A systematic approach helps to guide the workup and management of female pattern alopecia (FPA), according to Mary Gail Mercurio, M.D.
Rochester, N.Y. - A systematic approach helps to guide the workup and management of female pattern alopecia (FPA), according to Mary Gail Mercurio, M.D.
"More recently, we're learning that androgens play less of a role than they do in male pattern androgenetic alopecia," she explains.
When a patient with possible FPA presents, Dr. Mercurio says she usually begins by exploring the problem's history. "Patients describe thinning as having less hair, or it stops growing - they can't achieve the same hair length they used to," she says.
For patients with thinning, "We think of FPA," Dr. Mercurio says. "In contrast, if the patient is leaving hair everywhere, it's more likely to be a telogen effluvium. Then there's a gray area" in which telogen effluvium unmasks underlying FPA. "You can determine that by following up over time," she says.
Dr. Mercurio emphasizes the importance of a hands-on approach during the examination. "Most of my patients are referred by other dermatologists. And when I start examining their scalp, I can't tell you how many crane their heads back, in awe that I'm actually touching their scalp."
First, she looks for inflammation. "It's rare that a patient with FPA doesn't come in with a red or scaly scalp. Once they acknowledge that it's a hair loss issue, they wash their hair so gingerly and infrequently that they develop seborrhea," she says. "Often, we must clear up that inflammation before an accurate diagnosis of hair loss can be made." The inflammation caused by the seborrhea results in positive hair-pull tests, she says.
Dr. Mercurio also looks for scarring. "Typical female pattern hair loss takes a more diffuse pattern. And if you look closely, you can see fine or miniaturized hairs - it's not an obliteration of the hair follicles" as occurs with scarring types of alopecia, she says.
Women with FPA maintain a frontal hairline, Dr. Mercurio says.

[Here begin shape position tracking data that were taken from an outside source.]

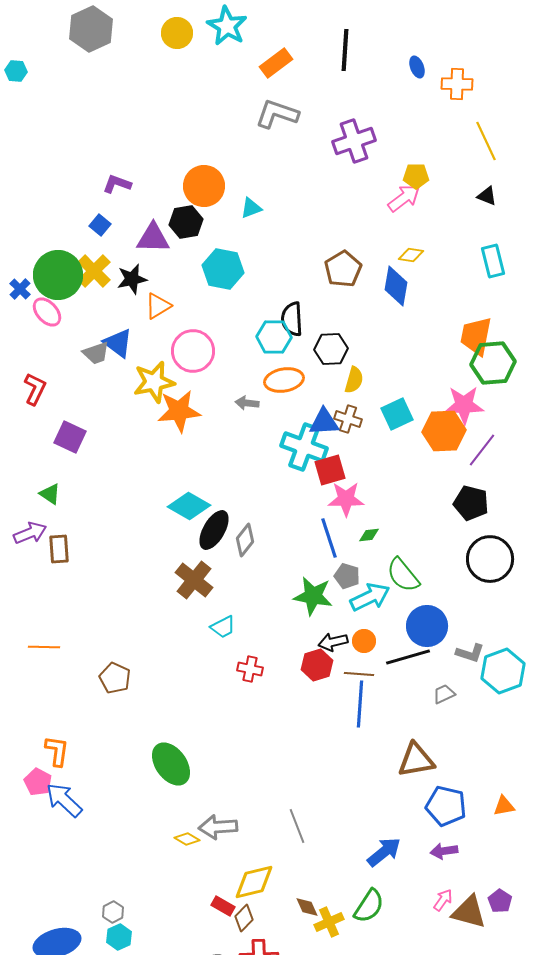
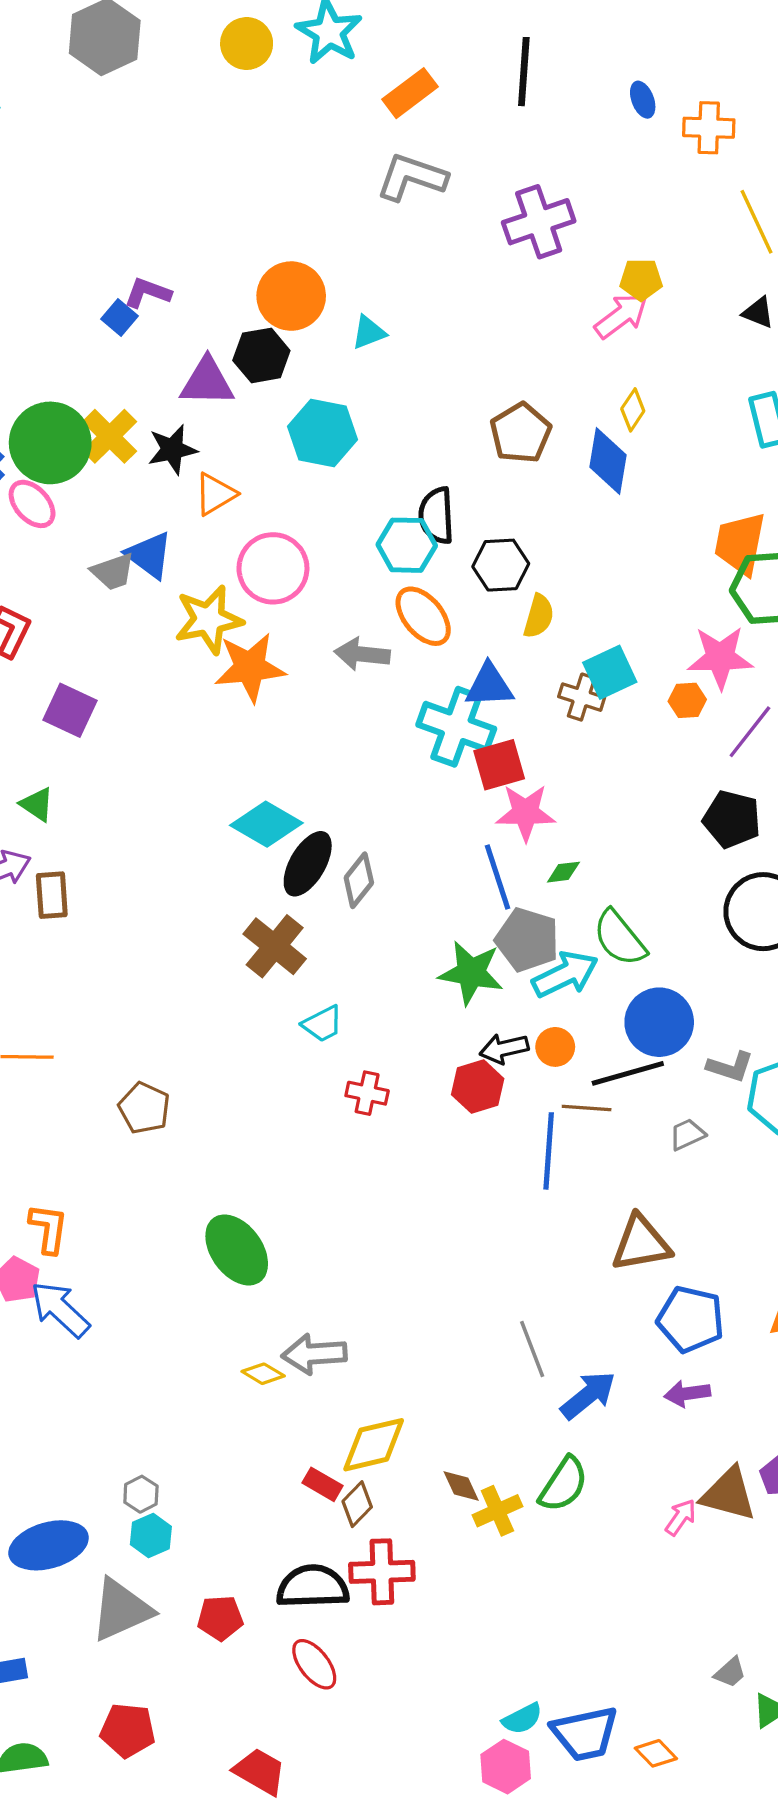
blue square: (100, 225) -> (120, 317), moved
yellow diamond: (411, 255) -> (633, 410), turned -65
orange ellipse: (284, 380) -> (423, 616), turned 60
gray arrow: (247, 403) -> (362, 654), size x1.4
brown cross: (348, 419) -> (582, 697), moved
orange hexagon: (444, 431) -> (687, 700), size x0.5
gray pentagon: (347, 576) -> (527, 940), size x1.5
brown line: (359, 674) -> (587, 1108), moved
gray line: (297, 826) -> (532, 1349), moved
pink arrow: (443, 900) -> (681, 1517), moved

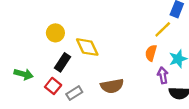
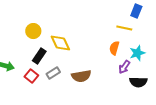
yellow line: (163, 29) -> (124, 28), turned 56
purple arrow: (163, 75) -> (124, 67), turned -136
gray rectangle: (74, 93) -> (53, 73), moved

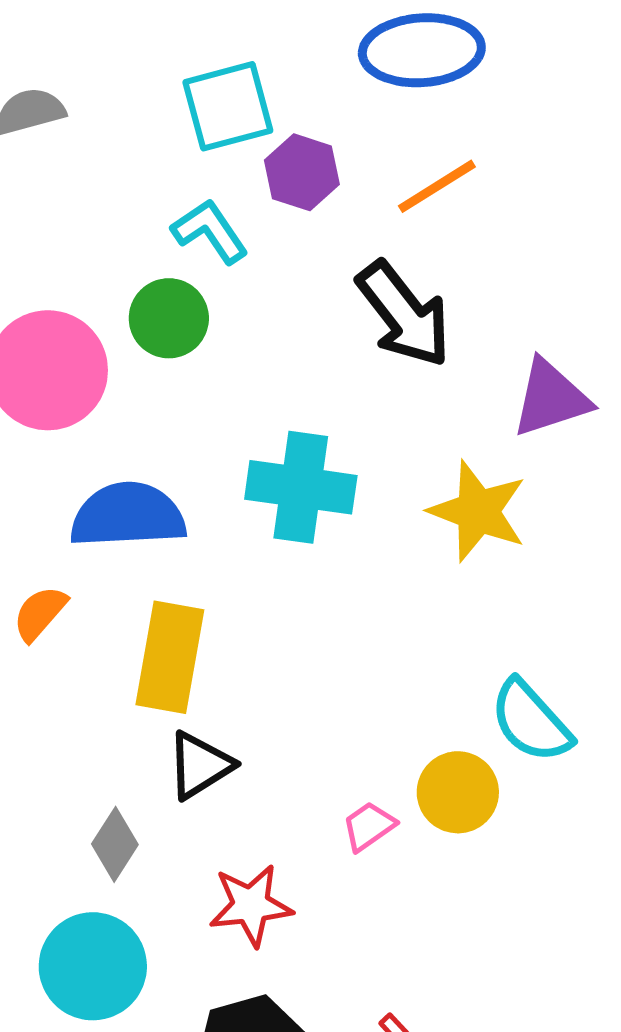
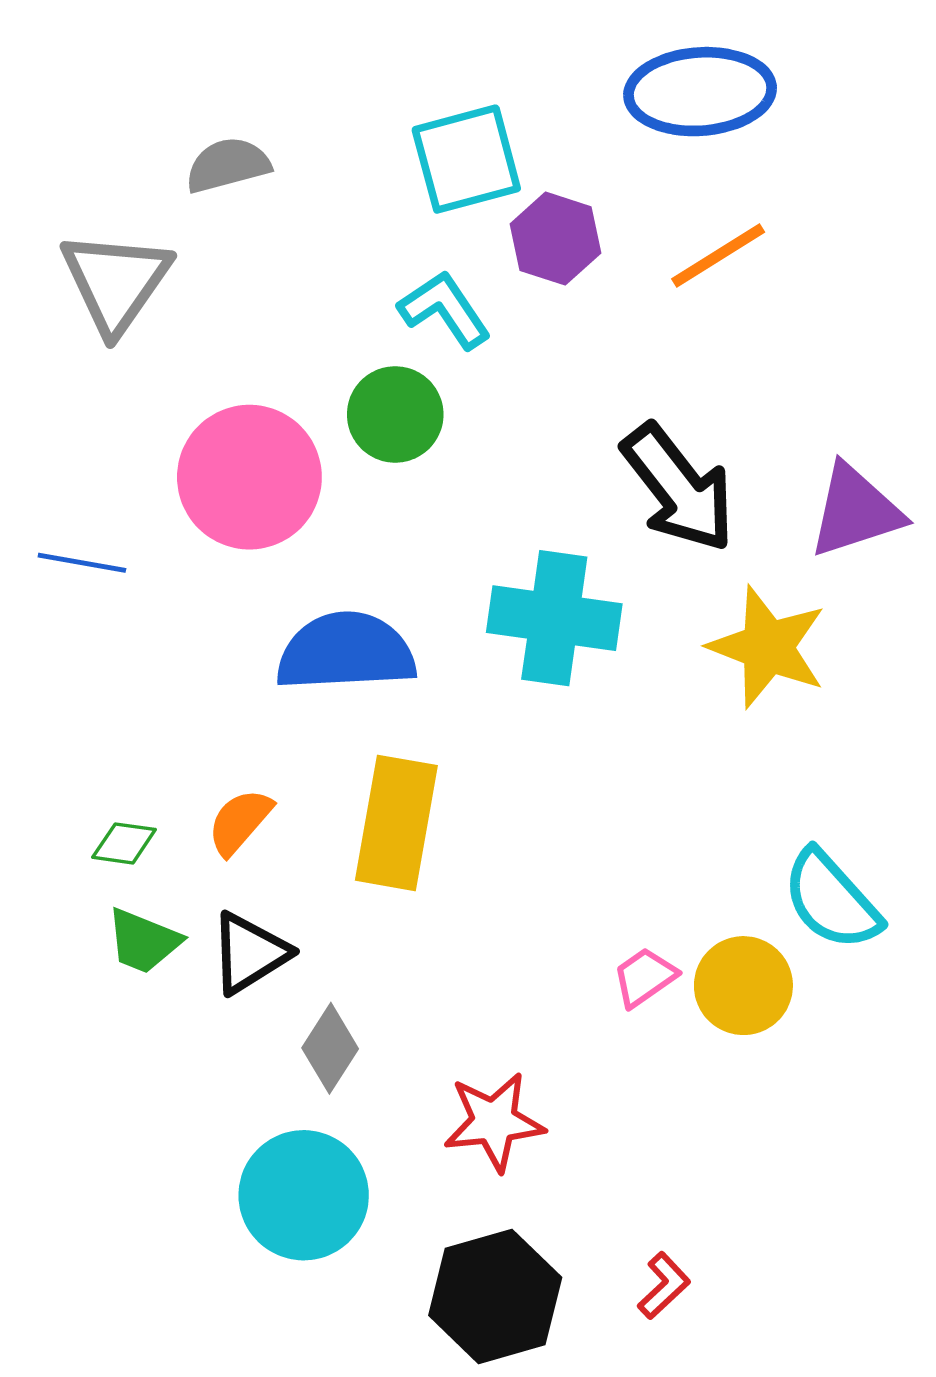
black arrow: (404, 314) -> (678, 488), moved
orange semicircle: (40, 613) -> (240, 822), moved
black triangle: (200, 765) -> (249, 953), moved
pink trapezoid: (369, 826) -> (645, 977), moved

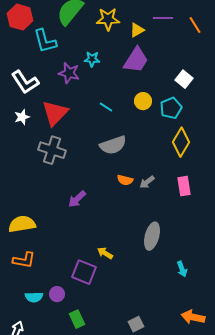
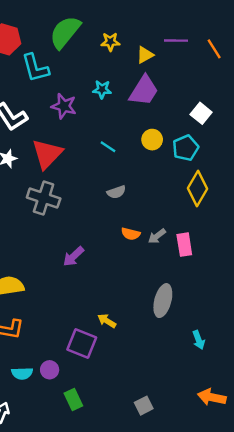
yellow star: (108, 19) -> (110, 42), size x0.7
cyan star: (92, 59) -> (102, 89), moved
gray semicircle: (113, 145) -> (116, 192), size x0.6
pink rectangle: (184, 186) -> (184, 245), moved

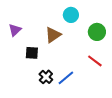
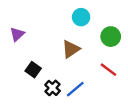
brown triangle: (53, 35) -> (71, 49), moved
black square: (32, 53) -> (33, 70), moved, turned 32

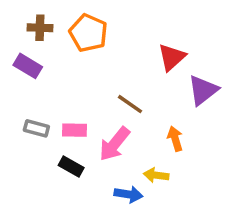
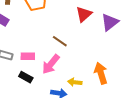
purple triangle: (203, 90) -> (110, 22), moved
orange arrow: (175, 139) -> (101, 73), moved, size x1.5

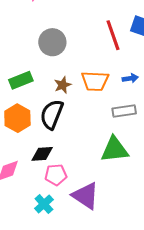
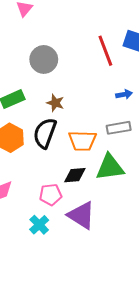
orange trapezoid: (95, 81) -> (82, 141), moved
brown star: (63, 85) -> (55, 103), turned -30
black diamond: (42, 154) -> (75, 175), moved

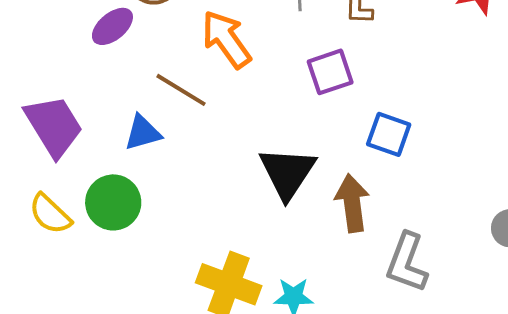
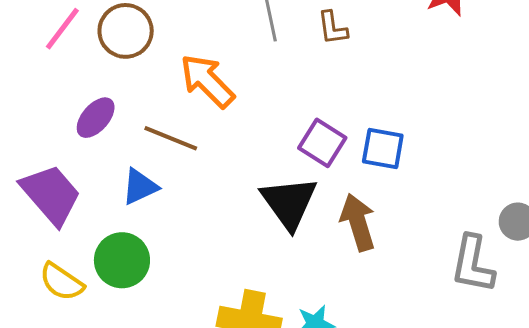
purple ellipse: (112, 26) -> (96, 118), moved
purple square: (330, 72) -> (322, 143), moved, turned -30
gray L-shape: (407, 263) -> (473, 264), moved

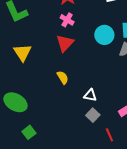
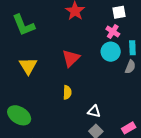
pink cross: (67, 20) -> (113, 32), moved
yellow semicircle: (63, 77) -> (67, 92), turned 32

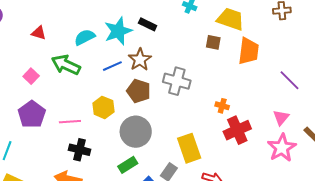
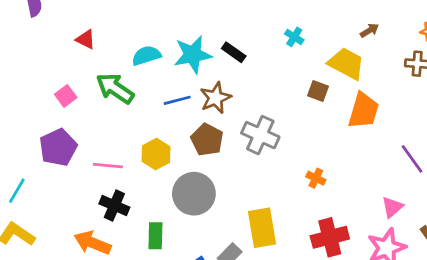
red cross: (237, 130) -> (330, 237), moved
green rectangle: (128, 165) -> (155, 236), moved, turned -66

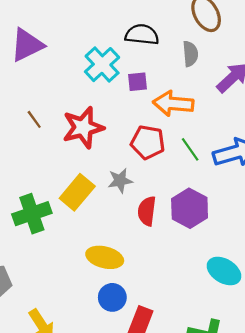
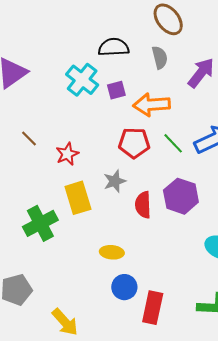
red star: (83, 127) -> (67, 154), moved, size x0.6
yellow rectangle: (77, 192) -> (78, 198), turned -48
yellow ellipse: (105, 257) -> (112, 252), size x0.7

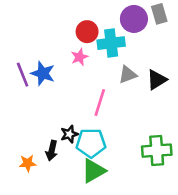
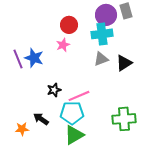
cyan cross: (111, 43) -> (102, 34), moved
pink line: (100, 102) -> (79, 96), moved, turned 50
black star: (69, 134) -> (54, 90), moved
black arrow: (52, 151) -> (41, 119), turned 112

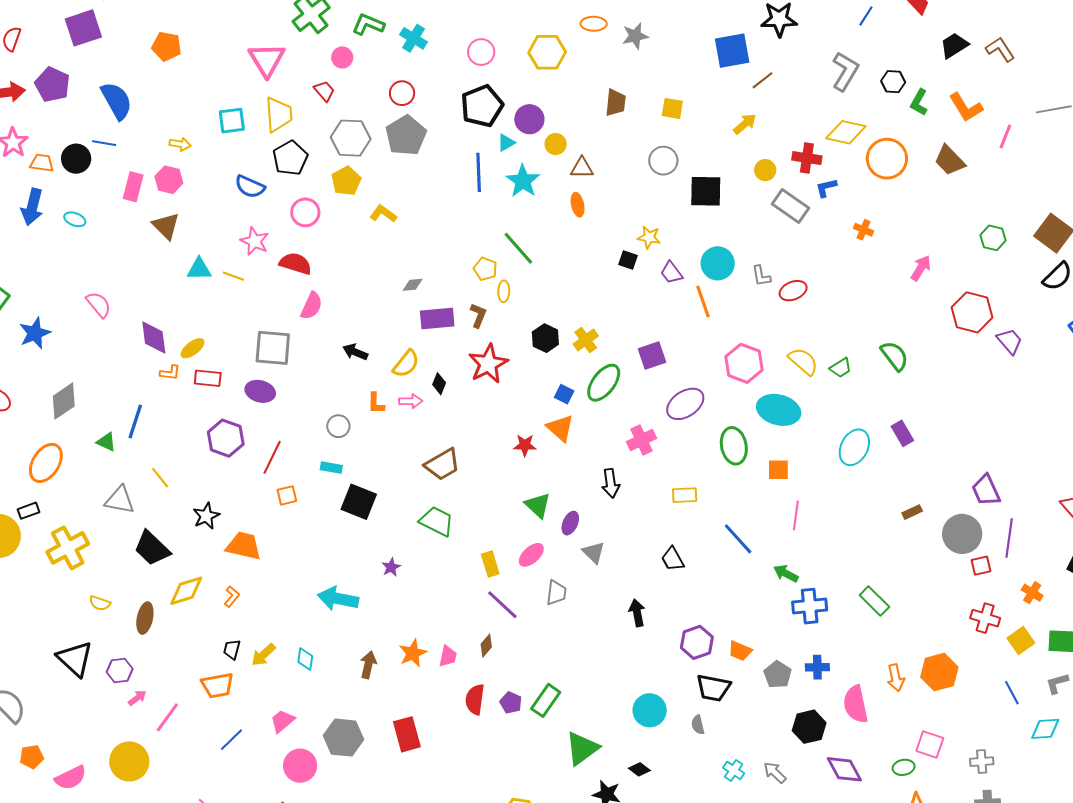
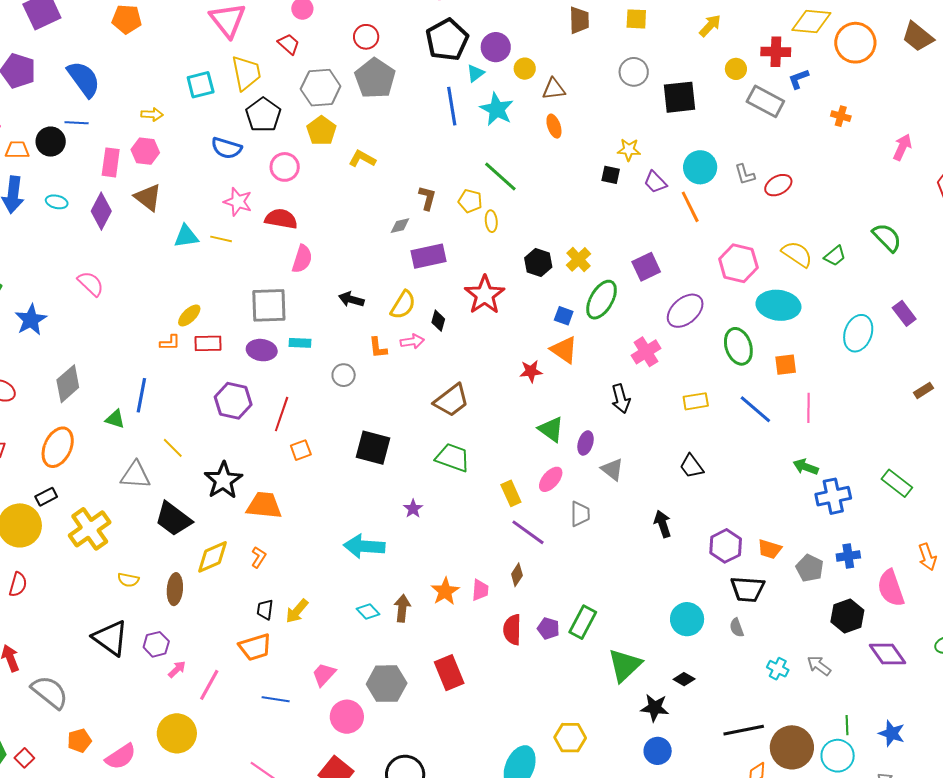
brown L-shape: (478, 315) -> (427, 198), moved
purple diamond: (154, 337) -> (101, 211), moved, turned 42
cyan rectangle: (331, 468) -> (300, 343), moved
black star: (206, 516) -> (223, 480), size x1.4
blue line: (738, 539) -> (755, 409), moved
cyan diamond: (305, 659) -> (368, 612), moved, turned -45
blue line: (231, 740) -> (276, 699), turned 60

They also can have frontal accentuations or more diffuse hair loss that results in widening of the part from the frontal scalp to the vertex.
Additionally, "I'm seeing much more frontal fibrosing alopecia," she says. "This was not a condition we recognized when I was a resident. Because it's somewhat new, I get many referrals" for patients with this condition mistakenly diagnosed as FPA. However, she says that with frontal fibrosing alopecia, "The entire frontal-parietal hairline moves back," often leaving lone terminal hairs.